From the pbdye.com website:
“PB Dye took his first golf lesson and fell in love with the game about the same time most kids were barely out of rubber pants. That was back in 1959 when PB was four years old.
PB has an identity all his own, but like his father’s creations, his courses often include railroad ties, pot bunkers, and island greens. Like his dad, PB is a hands on designer, leaving his imprint on every blade of grass on a course. What separates PB from other architects is his ability to climb on a bulldozer and shape a golf hole from tee to green.
PB’s personal favorite course is the Urbana Country Club. His grandfather, ‘Pink’ Dye, started the original nine in 1922 on farm ground owned by his wife’s family. PB’s grandmother, ‘Ma’ Dye, asked him to build the second nine, seventy years later. At that point, it became a personal mission, a real grass roots project.”
From Pete Dye in Bury Me in A Pot Bunker:
“When my younger son P.B. was in his early twenties, he was just a step away from being good enough to compete on the professional golf tour. P.B. was swinging a club when he was five, outdriving me by the time he was fifteen.
P.B. was for all practical purposes born on a bulldozer, and he might be the most innovative operator of a small dozer I’ve ever seen. His ability to sculpt three-dimensional shapes is exceptional, and his work at Long Cove produced some of the finest mounding ever created.
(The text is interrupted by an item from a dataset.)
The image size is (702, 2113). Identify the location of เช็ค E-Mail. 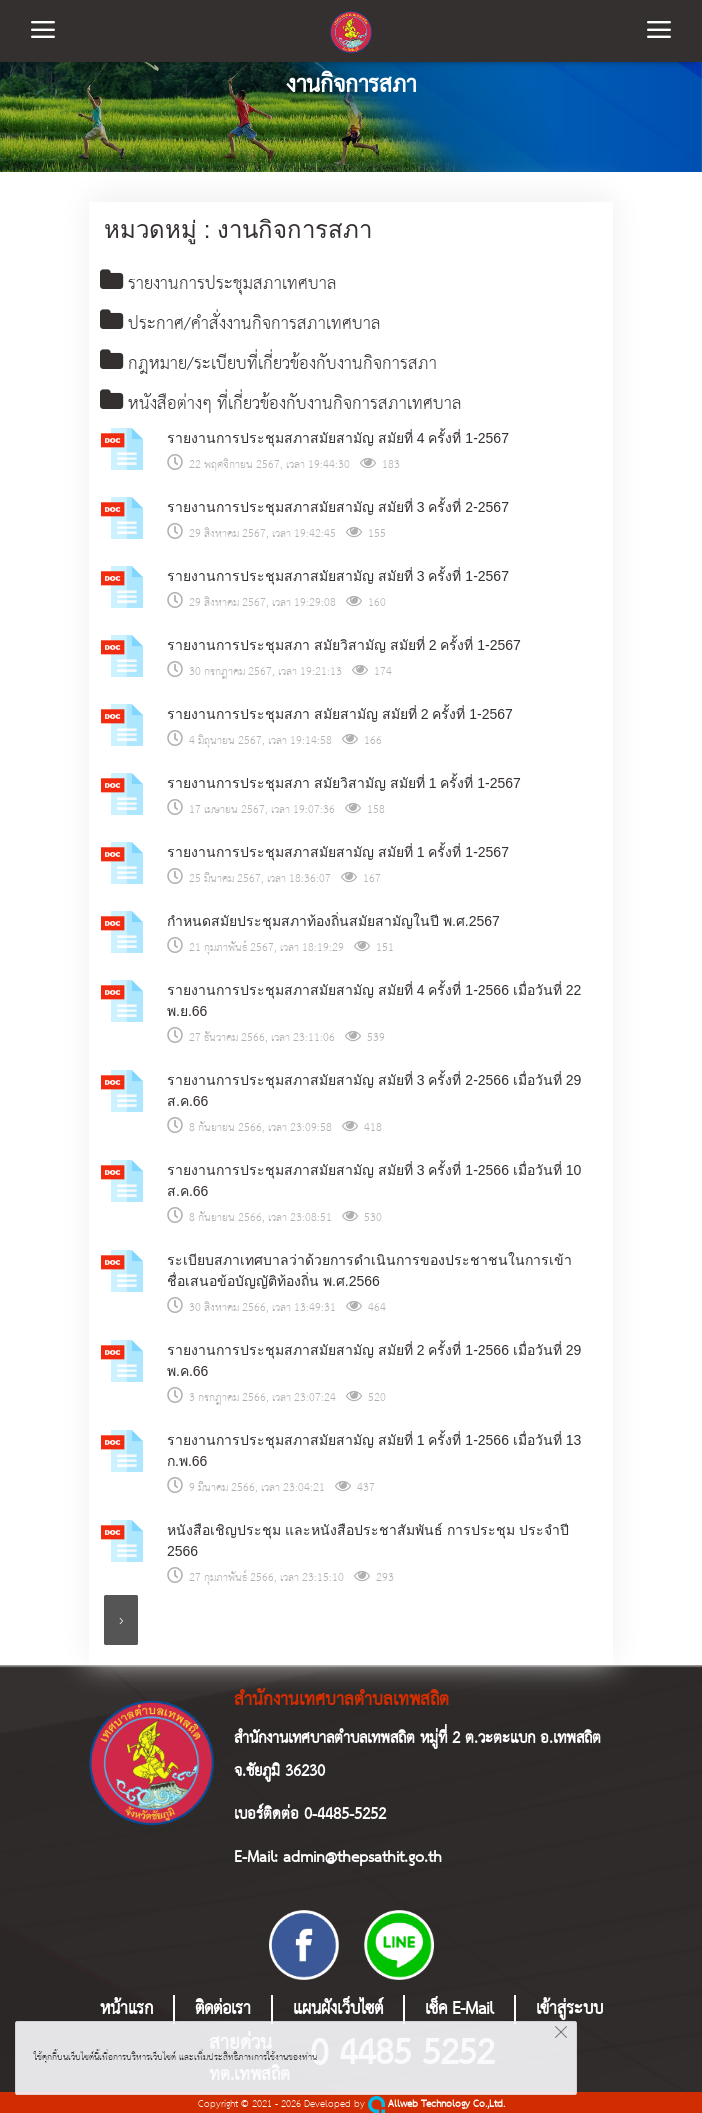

Being a good player and having visited Scotland and played in The Amateur gave P.B. many visual ideas. Shot values are crucial to him and my second-born is a hands-on designer whose favourite pastime is sitting square on a bulldozer and moving earth.
P.B. has done fine work on his own since he formed his own company P.B. Dye Inc. in the mid-1980s. His designs at Loblolly Pines, Palm Beach Polo Club, Harbour Ridge and the exquisite nine holes on Fisher’s Island where they played the Merrill Lynch Senior Shoot-Out in 1993, are very innovative Florida courses.
Debordieu, Prestwick and The Legends are as good as anything that can be found in South Carolina, and P.B.s’ series of Gauntlet public courses along the Eastern Seaboard are first rate. In 1993, P.B. added nine holes to my dad’s initial nine at the Urbana Country Club (and will) blend in perfectly with my father’s work.
We never dreamed our sons would become golf course architects, even though they had been exposed to construction from their youth. When both showed interest, we divided the country: P.B. could design courses east of the Mississippi and Perry took the western half.”